Computational worksheets
- Computational Worksheet 1: [HTML format] [Rmd format]
- Example report: [HTML format] [Rmd format]
- Computational Worksheet 2 (Assessment 2): [HTML format] [Rmd format]
- Marks and feedback are available on Minerva and Gradescope respectively. My example report is available on Minerva.
About the computational worksheets
These computational worksheets are an opportunity to learn more about Markov chains through simulation using R.
This first worksheet is not an assessed part of the course, but it is for you to learn and practice. The second worksheet is an assessed part of the course, and counts for 3% of your grade on this course. A report on Worksheet 2 will be due on Thursday 18 March (week 8) at 2pm. The material in these worksheets is examinable.
I recommend working on Computational Worksheet 1 in weeks 3 or 4, and on Computational Worksheet 2 in weeks 6 or 7. I estimate that each worksheet may take about 2 hours to work through.
You will have two computational drop-in sessions available with Muyang Zhang. These drop-in sessions are optional opportunities for you to come along to ask for help if you are stuck or want to know more. These sessions will happen on Teams. The sessions may appear in your timetable as “Practicals”. It is important that you work through most of the worksheet before your drop-in session, as this will be your main opportunity to ask for help. (You can also use the module discussion board on Teams.) The dates of the drop-in sessions are:
- Computational Worksheet 1: Monday 15 – Wednesday 17 February (week 4)
- Computational Worksheet 2: Monday 8 – Wednesday 10 March (week 7)
Note that the Worksheet 2 practical sessions are the week before the deadline, so it’s in your benefit to start working on that worksheet early.
The computational worksheets are available in two formats:
- First, as an easy-to-read HTML file. You should open this in a web browser.
- Second, as a file with the suffix .Rmd. This can be read as a plain text file. However, I recommend downloading this file and opening it in RStudio. This will make it easy to run the R code included in the file, by clicking the green “play” button by each chunk of R code. (These files is written in a language called “R Markdown”, which you could choose to use for writing your report.)
How to access R
These worksheets use the statistical programming language R. Use of R is mandatory. I recommend interacting with R via the program RStudio, although this is optional. There are various ways to access R and RStudio.
- You may already have R and RStudio installed on your own computer.
- You can install R and RStudio on your own computer now if you haven’t previously. You should first download R from the Comprehensive R Archive Network, and then download “RStudio Desktop” from rstudio.com. Remember to download and install R first, and only then to download and install RStudio.

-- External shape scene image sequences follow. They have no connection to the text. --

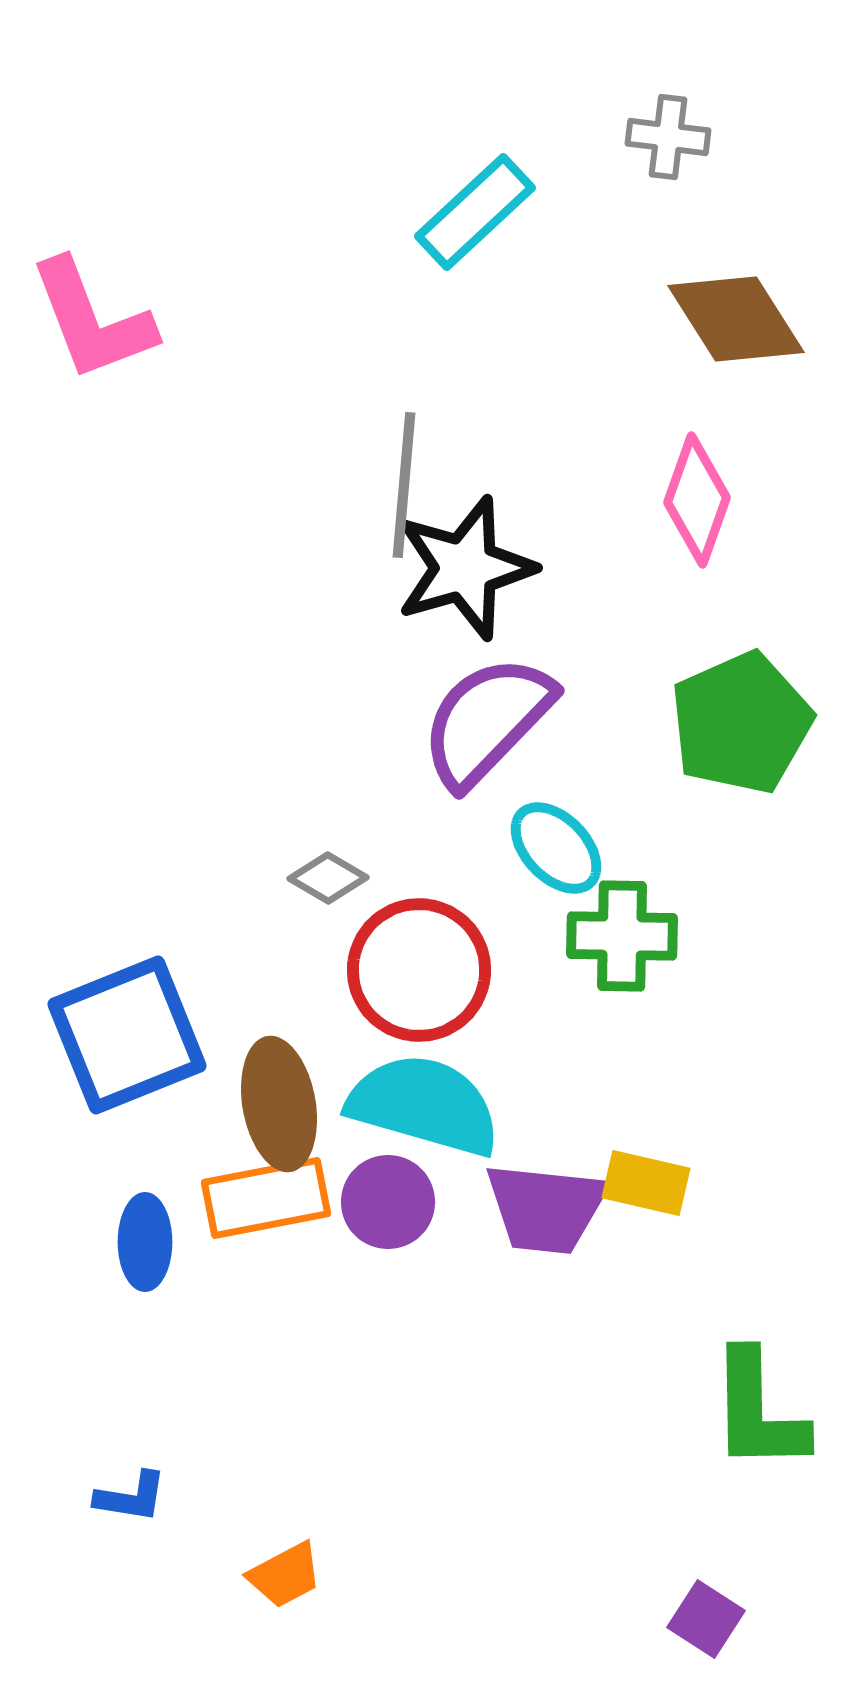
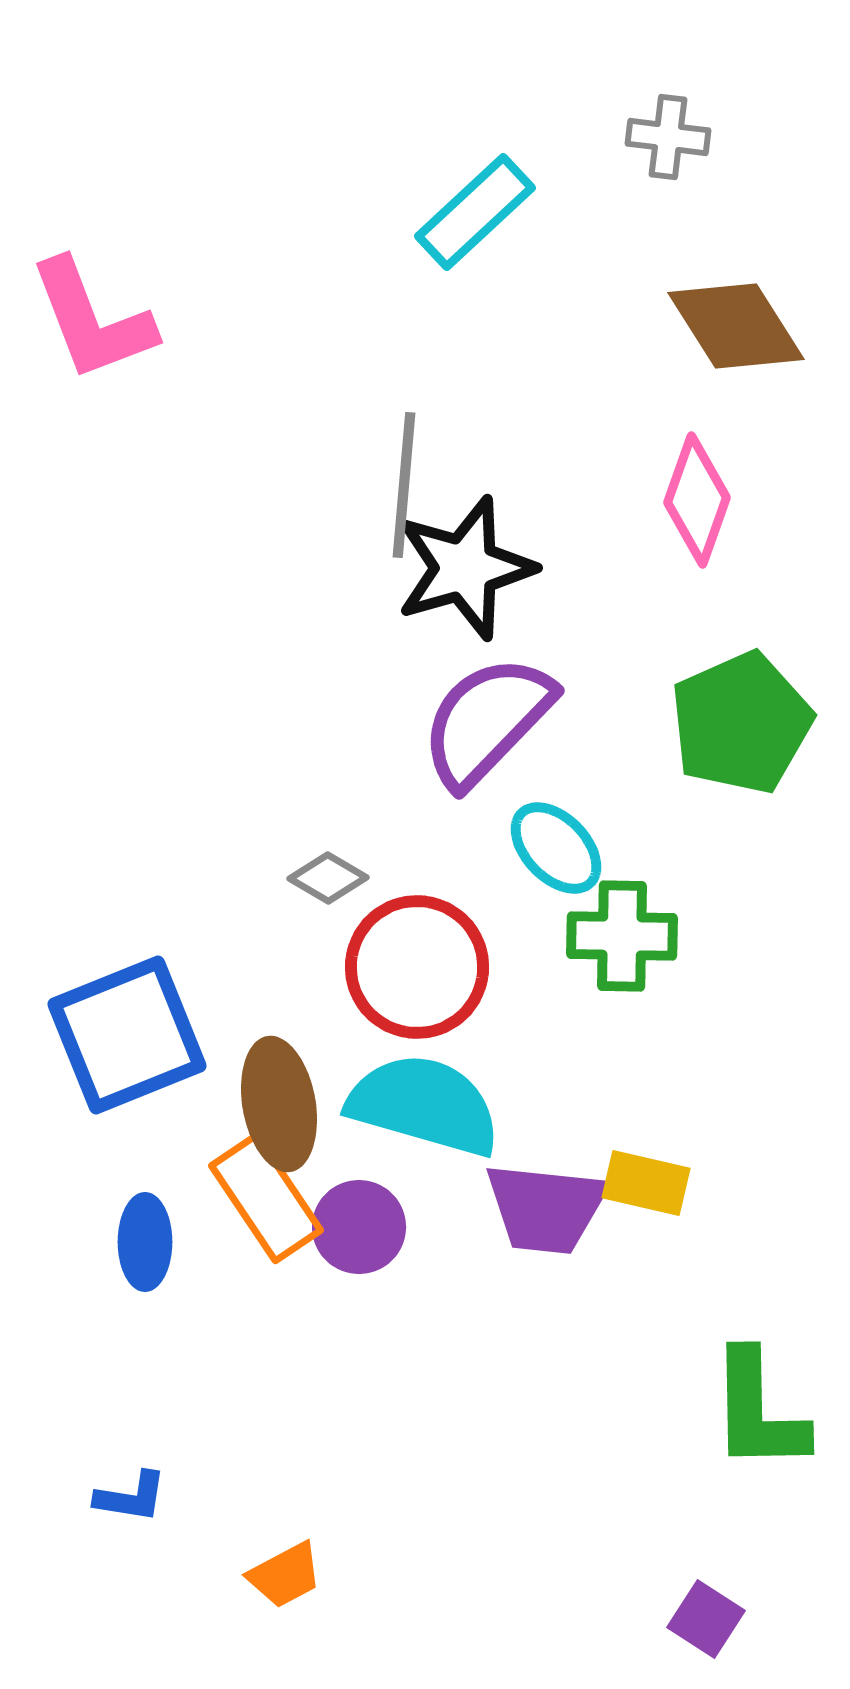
brown diamond: moved 7 px down
red circle: moved 2 px left, 3 px up
orange rectangle: rotated 67 degrees clockwise
purple circle: moved 29 px left, 25 px down
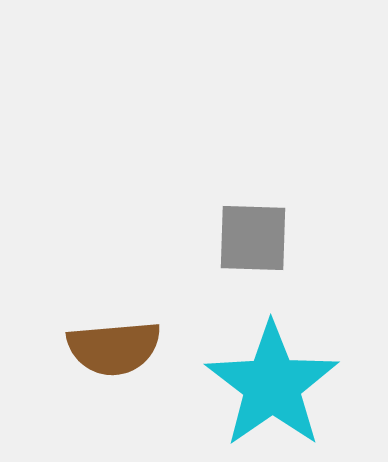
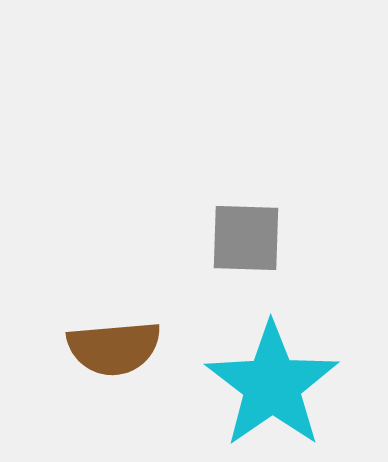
gray square: moved 7 px left
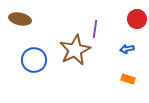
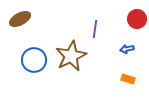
brown ellipse: rotated 40 degrees counterclockwise
brown star: moved 4 px left, 6 px down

- The RStudio Cloud is like “Google Docs for R”. You can get 15 hours a month for free, which should be more than enough for these worksheets. Because this doesn’t require installation, it’s good for Chromebooks or computers where you don’t have full installation rights.
- If you are in Leeds, all the university computers have R and RStudio installed. However, at the time of writing (5 February 2021), all IT clusters on campus are closed. You can see the latest news on cluster availability here.
- You can access R and RStudio via the university’s virtual Windows desktop or (for those who have a Windows computer) via the university’s AppsAnywhere system.
R background
These worksheets are mostly self-explanatory. However, they do assume a little background. For example, I assume you know how to operate R (for example by opening RStudio and typing commands in the “console”), and that you know that x <- c(1, 2, 3)
creates a vector called x
and that mean(x)
calculates the mean of the entries of x
.
Most students on this course will know R from MATH1710 and MATH1712 or other courses. If you are new to R, I recommend Dr Jochen Voss’s “A Short Introduction to R” or Dr Arief Gusnanto’s “Introduction to R”, both available from Dr Gusnanto’s MATH1712 homepage.